Planners opt for one of two camps about bad government. One camp (associated with the U.S. government, the World Bank, and the IMF) says that poor-country governments are awful and the West should get tough with the bad governments—force them to change in return for aid. The other camp (associated with the United Nations and Jeffrey Sachs) says that poor-country governments are not so bad and that countries should be free to determine their own development strategies. However, this artificially restricts the debate. It may be true that poor-country governments are bad, and it may be just as true that Western attempts to change them have been fruitless. Continuing my subliminal quest for the most politically unappealing truths, this chapter considers what to do if both statements are true.

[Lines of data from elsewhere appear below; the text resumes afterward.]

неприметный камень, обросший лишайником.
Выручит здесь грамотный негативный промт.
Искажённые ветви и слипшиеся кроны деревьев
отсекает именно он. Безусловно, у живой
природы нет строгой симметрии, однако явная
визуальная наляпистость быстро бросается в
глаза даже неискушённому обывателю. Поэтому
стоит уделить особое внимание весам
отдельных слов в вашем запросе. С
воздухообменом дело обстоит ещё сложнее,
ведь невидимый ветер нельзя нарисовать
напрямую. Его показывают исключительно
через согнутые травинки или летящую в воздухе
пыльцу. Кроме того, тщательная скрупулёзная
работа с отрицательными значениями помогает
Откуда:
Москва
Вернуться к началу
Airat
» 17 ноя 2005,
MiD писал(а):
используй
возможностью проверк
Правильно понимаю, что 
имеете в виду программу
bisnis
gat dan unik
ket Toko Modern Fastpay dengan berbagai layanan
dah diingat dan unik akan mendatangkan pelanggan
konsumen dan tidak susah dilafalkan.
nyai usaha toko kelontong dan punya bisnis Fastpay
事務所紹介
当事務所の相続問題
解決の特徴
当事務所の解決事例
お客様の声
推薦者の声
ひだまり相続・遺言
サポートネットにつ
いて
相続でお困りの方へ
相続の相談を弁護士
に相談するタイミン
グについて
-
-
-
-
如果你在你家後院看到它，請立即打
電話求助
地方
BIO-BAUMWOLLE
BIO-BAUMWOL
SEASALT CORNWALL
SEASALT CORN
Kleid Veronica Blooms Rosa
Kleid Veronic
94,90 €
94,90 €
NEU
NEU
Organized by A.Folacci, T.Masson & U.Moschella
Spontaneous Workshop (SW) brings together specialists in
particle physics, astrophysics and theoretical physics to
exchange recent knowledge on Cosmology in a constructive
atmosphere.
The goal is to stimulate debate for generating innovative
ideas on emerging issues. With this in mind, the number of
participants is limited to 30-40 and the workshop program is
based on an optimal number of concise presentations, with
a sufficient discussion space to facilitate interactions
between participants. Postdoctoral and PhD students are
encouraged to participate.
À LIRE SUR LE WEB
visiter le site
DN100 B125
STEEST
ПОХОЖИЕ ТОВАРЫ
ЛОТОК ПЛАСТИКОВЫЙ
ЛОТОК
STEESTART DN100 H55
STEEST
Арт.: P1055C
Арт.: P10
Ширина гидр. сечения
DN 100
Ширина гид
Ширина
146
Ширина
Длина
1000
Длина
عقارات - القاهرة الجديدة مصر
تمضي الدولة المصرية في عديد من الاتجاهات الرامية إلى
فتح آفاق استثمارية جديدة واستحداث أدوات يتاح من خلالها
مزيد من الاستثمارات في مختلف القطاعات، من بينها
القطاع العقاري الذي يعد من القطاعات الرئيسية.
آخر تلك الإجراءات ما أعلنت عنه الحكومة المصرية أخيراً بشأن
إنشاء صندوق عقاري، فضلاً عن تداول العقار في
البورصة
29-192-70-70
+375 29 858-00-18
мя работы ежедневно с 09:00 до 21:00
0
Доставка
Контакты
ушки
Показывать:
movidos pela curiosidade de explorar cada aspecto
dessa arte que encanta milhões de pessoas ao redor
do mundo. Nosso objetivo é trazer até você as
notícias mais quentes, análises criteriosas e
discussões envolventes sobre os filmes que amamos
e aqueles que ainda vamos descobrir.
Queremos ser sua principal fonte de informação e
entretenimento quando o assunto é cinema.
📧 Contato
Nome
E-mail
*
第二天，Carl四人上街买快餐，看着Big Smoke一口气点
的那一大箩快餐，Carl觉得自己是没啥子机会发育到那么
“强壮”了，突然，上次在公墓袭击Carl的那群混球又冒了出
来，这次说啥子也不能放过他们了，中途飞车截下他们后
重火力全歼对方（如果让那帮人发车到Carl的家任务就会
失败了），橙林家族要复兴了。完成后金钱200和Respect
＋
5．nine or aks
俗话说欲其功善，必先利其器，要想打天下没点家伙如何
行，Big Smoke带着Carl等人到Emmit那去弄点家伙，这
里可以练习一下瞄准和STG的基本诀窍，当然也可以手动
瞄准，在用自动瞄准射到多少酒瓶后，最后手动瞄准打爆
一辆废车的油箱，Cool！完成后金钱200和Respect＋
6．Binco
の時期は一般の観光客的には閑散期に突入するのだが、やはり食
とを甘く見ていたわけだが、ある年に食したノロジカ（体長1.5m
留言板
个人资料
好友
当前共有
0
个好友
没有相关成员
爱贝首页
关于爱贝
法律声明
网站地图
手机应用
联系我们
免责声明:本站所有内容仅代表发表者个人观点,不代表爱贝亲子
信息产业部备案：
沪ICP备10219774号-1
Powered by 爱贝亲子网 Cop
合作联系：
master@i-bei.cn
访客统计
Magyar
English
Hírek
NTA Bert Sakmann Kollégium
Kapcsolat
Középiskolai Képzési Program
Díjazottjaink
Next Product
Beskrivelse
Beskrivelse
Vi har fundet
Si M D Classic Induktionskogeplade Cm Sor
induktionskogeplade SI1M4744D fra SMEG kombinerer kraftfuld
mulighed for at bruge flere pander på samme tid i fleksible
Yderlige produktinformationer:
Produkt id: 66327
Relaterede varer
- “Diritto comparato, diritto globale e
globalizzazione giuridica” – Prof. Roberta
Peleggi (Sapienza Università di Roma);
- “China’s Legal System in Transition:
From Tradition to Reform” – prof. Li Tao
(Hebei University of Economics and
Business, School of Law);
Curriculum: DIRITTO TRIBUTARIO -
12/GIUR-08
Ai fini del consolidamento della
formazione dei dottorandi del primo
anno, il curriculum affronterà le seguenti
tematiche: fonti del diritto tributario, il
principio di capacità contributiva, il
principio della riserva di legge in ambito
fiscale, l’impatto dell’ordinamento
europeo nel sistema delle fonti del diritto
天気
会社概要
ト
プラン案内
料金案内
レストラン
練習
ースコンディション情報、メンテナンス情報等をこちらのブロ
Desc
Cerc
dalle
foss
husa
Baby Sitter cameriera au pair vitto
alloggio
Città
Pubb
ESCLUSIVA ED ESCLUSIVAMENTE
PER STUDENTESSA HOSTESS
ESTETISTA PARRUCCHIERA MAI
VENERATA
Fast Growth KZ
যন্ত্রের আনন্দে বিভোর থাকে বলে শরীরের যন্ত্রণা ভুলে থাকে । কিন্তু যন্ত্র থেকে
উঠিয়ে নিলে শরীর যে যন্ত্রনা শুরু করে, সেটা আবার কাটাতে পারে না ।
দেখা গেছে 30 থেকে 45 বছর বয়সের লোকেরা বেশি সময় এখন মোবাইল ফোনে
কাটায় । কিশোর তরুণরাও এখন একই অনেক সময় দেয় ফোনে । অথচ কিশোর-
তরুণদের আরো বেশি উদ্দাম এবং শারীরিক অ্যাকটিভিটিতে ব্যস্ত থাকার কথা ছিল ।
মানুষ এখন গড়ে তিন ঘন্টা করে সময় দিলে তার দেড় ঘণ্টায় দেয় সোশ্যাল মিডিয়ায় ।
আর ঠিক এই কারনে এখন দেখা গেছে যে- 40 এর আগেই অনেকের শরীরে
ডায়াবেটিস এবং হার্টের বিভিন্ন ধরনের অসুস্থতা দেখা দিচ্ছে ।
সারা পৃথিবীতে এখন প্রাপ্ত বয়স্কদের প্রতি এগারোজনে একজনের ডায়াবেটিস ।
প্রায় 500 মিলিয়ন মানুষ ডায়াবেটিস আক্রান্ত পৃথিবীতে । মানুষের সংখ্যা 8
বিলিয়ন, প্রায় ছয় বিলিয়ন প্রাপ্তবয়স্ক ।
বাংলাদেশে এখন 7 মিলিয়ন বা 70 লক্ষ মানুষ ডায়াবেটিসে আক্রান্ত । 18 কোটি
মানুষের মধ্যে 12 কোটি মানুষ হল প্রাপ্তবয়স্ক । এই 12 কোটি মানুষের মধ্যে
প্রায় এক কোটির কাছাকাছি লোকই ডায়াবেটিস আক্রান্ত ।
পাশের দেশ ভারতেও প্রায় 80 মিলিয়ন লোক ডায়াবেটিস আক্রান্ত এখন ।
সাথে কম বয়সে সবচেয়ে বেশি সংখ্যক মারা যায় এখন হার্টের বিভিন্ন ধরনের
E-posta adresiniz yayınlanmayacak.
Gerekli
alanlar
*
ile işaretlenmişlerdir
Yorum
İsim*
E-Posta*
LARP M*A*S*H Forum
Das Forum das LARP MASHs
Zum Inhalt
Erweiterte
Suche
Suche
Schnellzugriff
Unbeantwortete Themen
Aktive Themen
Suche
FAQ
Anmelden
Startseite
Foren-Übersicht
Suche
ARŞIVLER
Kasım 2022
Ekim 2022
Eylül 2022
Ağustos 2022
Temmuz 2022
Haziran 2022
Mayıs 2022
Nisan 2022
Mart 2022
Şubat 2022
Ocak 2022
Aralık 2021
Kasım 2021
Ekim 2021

I feel awfully undiplomatic pointing out bad government in other countries. In the spirit of the rest of this book, outsiders like me need a lot of humility when they pass judgment on another society’s government. Certainly my own government is no paragon when it goes around invading other countries for unconvincing reasons, violating human rights of prisoners in the war on terror,
and financing political campaigns with corporate payola. I will not advocate some banana-republic stereotype of bad government everywhere in developing countries. There is a lot of variation both across developing countries and within governments as to quality of government officials. There is a layer of capable, honest, well-meaning technocrats in almost every government, who themselves are a promising group of Searchers looking for a way to increase opportunities for poor people. Over a couple of decades working on developing countries, I have met outstanding government officials from every continent, whom I admire greatly. These officials complain more knowledgeably about bad politics and corruption in their own countries than outsiders can.
We must face reality—decades of research by social scientists, not to mention everyday observation, show just how dysfunctional government can get in many countries of the Rest. We don’t do the poor any favors by tenderly respecting the sensitivities of bad rulers who oppress their own people.